Exercise directions
Write out the data exactly from its first line onward, ending with the line in which "Anthony Nadalin - +1 512 436" appears.

★ ★ ★

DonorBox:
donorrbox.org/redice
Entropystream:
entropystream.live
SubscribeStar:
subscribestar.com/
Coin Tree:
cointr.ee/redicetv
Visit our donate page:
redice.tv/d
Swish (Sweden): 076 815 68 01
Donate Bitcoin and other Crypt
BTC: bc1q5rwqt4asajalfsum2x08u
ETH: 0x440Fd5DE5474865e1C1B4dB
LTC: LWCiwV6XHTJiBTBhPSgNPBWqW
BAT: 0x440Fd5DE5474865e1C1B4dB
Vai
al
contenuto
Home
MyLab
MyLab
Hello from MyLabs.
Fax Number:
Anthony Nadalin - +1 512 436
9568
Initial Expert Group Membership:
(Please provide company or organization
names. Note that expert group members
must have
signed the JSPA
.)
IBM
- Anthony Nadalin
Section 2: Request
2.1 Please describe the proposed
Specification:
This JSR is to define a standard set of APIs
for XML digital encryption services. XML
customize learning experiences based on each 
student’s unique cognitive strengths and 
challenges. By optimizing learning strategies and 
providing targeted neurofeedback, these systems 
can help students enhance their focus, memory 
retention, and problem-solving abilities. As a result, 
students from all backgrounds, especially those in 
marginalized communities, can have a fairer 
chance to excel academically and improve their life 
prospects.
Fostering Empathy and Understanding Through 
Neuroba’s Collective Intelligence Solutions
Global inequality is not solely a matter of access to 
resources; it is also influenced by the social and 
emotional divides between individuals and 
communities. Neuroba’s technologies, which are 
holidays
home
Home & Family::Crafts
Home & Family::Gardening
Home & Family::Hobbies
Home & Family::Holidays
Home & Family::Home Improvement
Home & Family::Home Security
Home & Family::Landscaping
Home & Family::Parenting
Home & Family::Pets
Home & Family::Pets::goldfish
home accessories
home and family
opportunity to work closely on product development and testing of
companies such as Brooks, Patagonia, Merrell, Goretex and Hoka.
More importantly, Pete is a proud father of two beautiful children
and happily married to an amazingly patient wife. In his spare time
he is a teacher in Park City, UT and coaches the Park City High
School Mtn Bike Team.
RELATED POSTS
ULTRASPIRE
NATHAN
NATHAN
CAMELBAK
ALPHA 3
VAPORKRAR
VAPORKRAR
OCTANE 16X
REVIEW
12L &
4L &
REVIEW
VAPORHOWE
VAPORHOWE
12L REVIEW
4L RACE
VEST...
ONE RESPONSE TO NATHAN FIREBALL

★ ★ ★

Exercise solution
DonorBox:
donorrbox.org/redice
Entropystream:
entropystream.live
SubscribeStar:
subscribestar.com/
Coin Tree:
cointr.ee/redicetv
Visit our donate page:
redice.tv/d
Swish (Sweden): 076 815 68 01
Donate Bitcoin and other Crypt
BTC: bc1q5rwqt4asajalfsum2x08u
ETH: 0x440Fd5DE5474865e1C1B4dB
LTC: LWCiwV6XHTJiBTBhPSgNPBWqW
BAT: 0x440Fd5DE5474865e1C1B4dB
Vai
al
contenuto
Home
MyLab
MyLab
Hello from MyLabs.
Fax Number:
Anthony Nadalin - +1 512 436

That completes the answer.